Ask me what is the saddest thing about the Jewish people and I will tell you this: in spite of their zeal and knowledge in the things of Jehovah they have totally missed the point of their own Messiah. As a result, they rebelliously refused to accept Him when He arrived. They wanted an earthly deliverer, someone who would subdue Rome and raise them to the pinnacle of the world. Their Messiah wanted to deliver them from their sins, and raise them to the pinnacle of Heaven. But under no condition should they have missed this. Jesus said exactly this to Nicodemus, Art thou a master of Israel, and knowest not these things? (John 3.10)

In addition to the impossible-to-miss illustration of the Brazen Altar, the necessary death of the Messiah for the people’s sins was explicitly stated by the greatest preacher of the Old Testament.

Isaiah 53:1–9
1 Who hath believed our report?
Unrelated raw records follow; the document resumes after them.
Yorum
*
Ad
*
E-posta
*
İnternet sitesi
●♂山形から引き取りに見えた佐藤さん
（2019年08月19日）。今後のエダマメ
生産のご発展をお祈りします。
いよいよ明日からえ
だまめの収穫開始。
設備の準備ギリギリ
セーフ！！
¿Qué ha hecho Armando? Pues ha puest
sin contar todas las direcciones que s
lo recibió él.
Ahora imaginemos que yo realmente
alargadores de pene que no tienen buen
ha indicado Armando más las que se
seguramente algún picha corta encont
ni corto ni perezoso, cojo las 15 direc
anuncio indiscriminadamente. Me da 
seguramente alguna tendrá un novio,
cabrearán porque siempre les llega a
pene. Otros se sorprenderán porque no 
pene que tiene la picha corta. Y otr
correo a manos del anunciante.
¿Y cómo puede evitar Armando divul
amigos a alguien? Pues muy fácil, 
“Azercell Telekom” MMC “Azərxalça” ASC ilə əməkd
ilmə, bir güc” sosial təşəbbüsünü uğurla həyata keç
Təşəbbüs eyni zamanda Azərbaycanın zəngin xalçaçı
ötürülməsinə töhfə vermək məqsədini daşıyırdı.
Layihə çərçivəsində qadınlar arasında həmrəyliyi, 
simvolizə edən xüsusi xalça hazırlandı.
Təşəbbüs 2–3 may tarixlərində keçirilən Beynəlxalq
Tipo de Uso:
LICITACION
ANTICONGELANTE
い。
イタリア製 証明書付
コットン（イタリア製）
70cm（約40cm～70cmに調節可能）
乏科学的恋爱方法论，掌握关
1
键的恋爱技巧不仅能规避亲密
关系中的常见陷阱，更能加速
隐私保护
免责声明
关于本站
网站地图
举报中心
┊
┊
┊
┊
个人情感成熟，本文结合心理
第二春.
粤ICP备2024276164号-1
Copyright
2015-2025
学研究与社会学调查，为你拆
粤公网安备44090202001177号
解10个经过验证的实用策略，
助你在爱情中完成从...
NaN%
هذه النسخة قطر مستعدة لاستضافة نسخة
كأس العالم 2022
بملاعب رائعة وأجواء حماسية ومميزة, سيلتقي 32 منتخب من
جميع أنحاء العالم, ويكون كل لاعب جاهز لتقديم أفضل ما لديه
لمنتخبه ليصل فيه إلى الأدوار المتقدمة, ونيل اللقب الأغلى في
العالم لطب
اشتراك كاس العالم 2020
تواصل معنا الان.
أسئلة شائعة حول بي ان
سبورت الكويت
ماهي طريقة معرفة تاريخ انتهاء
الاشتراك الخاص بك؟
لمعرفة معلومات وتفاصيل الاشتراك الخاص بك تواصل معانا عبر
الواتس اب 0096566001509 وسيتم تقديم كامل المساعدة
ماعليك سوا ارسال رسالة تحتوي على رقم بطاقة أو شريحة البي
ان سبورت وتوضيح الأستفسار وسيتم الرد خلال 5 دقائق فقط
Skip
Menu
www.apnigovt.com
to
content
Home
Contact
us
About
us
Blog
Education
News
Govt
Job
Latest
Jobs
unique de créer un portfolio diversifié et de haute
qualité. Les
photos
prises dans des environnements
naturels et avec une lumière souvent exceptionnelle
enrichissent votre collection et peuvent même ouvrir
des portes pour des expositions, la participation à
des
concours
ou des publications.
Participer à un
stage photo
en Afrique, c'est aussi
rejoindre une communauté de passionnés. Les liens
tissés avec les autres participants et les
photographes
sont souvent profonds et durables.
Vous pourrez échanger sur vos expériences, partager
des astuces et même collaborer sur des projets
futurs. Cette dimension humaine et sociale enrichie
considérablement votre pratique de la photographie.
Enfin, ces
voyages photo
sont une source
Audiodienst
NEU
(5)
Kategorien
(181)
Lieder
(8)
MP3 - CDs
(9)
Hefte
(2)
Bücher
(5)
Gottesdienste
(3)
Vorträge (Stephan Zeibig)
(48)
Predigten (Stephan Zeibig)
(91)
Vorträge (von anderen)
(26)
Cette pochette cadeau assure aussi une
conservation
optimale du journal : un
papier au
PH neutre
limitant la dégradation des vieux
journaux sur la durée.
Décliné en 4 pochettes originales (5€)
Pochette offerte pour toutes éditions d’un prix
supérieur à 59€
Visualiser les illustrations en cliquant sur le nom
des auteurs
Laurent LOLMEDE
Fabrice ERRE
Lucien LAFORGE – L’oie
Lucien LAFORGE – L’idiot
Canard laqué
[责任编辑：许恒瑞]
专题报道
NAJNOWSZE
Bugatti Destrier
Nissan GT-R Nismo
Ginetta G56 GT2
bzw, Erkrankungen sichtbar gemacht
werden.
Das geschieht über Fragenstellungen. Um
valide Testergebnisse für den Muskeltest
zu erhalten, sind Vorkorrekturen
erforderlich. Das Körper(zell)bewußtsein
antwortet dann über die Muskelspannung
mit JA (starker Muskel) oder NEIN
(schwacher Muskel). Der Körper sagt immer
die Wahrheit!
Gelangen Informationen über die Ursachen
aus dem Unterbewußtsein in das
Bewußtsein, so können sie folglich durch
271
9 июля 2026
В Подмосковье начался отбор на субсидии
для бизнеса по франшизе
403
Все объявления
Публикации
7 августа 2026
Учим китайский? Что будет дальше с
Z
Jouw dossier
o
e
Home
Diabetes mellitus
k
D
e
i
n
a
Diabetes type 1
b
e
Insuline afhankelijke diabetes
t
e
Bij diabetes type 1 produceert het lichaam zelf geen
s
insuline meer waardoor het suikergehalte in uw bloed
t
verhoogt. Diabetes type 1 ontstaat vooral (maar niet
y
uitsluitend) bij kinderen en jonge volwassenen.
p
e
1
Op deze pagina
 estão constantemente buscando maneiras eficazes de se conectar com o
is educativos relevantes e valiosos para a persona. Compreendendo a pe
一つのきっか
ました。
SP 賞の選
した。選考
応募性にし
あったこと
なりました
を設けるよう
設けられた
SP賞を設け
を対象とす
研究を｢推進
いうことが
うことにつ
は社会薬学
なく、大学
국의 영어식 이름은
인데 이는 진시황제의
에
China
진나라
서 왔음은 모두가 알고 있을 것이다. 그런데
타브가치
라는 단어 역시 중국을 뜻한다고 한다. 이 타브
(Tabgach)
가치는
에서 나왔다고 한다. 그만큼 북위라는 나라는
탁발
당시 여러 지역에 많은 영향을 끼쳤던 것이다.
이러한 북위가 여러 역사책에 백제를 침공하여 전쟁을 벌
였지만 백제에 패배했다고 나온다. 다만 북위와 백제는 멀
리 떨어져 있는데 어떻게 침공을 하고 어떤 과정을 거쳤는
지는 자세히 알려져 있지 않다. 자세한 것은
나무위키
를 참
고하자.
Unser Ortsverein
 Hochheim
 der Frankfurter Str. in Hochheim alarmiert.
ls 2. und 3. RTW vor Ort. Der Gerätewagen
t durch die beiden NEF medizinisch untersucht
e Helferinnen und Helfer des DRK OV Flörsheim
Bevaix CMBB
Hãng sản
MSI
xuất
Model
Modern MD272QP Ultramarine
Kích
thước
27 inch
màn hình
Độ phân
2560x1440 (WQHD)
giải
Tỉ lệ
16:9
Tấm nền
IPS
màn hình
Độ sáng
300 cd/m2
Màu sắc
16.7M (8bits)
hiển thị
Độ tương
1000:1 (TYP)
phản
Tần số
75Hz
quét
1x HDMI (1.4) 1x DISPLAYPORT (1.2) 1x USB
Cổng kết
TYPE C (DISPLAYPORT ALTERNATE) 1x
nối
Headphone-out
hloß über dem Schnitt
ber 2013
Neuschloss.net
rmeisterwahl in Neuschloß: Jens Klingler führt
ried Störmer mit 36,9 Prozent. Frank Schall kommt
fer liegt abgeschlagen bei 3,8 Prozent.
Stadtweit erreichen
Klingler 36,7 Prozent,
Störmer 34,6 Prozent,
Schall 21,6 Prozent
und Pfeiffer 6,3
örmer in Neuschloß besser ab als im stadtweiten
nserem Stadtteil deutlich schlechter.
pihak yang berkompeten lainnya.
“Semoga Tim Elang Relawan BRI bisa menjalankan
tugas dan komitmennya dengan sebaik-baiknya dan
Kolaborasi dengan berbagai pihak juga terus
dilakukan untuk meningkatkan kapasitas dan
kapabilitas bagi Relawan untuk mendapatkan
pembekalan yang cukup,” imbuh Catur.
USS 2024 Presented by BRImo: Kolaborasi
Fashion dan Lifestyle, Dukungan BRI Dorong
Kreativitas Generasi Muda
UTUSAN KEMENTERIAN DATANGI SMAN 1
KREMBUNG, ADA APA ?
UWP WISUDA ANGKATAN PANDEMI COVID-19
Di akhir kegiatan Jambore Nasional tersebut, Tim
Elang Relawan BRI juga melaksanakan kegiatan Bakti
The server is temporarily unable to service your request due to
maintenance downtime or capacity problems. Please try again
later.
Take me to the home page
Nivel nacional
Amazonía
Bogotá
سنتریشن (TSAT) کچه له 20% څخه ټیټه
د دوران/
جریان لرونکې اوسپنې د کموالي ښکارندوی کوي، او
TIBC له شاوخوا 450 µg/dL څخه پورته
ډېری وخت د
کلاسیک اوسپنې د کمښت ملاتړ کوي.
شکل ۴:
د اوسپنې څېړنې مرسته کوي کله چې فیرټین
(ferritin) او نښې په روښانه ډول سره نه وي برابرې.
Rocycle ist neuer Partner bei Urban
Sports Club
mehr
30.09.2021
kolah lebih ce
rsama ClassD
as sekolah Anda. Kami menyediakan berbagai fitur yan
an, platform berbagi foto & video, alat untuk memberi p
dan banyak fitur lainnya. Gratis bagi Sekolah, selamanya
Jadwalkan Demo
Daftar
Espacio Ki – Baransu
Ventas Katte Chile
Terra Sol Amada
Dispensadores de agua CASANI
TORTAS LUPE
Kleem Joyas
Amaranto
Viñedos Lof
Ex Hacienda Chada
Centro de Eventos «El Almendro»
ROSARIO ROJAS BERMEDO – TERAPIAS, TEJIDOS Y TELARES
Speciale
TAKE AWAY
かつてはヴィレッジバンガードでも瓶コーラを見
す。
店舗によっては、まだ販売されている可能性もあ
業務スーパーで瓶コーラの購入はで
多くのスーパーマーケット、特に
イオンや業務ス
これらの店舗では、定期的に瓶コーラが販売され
And to whom is the arm of the LORD revealed?
2 For he shall grow up before him as a tender plant, And as a root out of a dry ground: He hath no form nor comeliness; And when we shall see him, there is no beauty that we should desire him.
3 He is despised and rejected of men; A man of sorrows, and acquainted with grief: And we hid as it were our faces from him; He was despised, and we esteemed him not.
4 Surely he hath borne our griefs, And carried our sorrows: Yet we did esteem him stricken, Smitten of God, and afflicted.
5 But he was wounded for our transgressions, He was bruised for our iniquities: The chastisement of our peace was upon him; And with his stripes we are healed.
6 All we like sheep have gone astray; We have turned every one to his own way; And the LORD hath laid on him the iniquity of us all.
7 He was oppressed, and he was afflicted, Yet he opened not his mouth: He is brought as a lamb to the slaughter, And as a sheep before her shearers is dumb, So he openeth not his mouth.
8 He was taken from prison and from judgment: And who shall declare his generation? For he was cut off out of the land of the living: For the transgression of my people was he stricken.
9 And he made his grave with the wicked, And with the rich in his death; Because he had done no violence, Neither was any deceit in his mouth.

2018-05-31 14.38.30This is why it is good for us to keep the cross front and center in our Christianity. That sacrificial death was absolutely necessary, for them and for us. No wonder the Tabernacle was structured in such a way as to remind the Jews of that – every single day.

Where there is sin there must be death. Mine or His. The Brazen Altar proves it.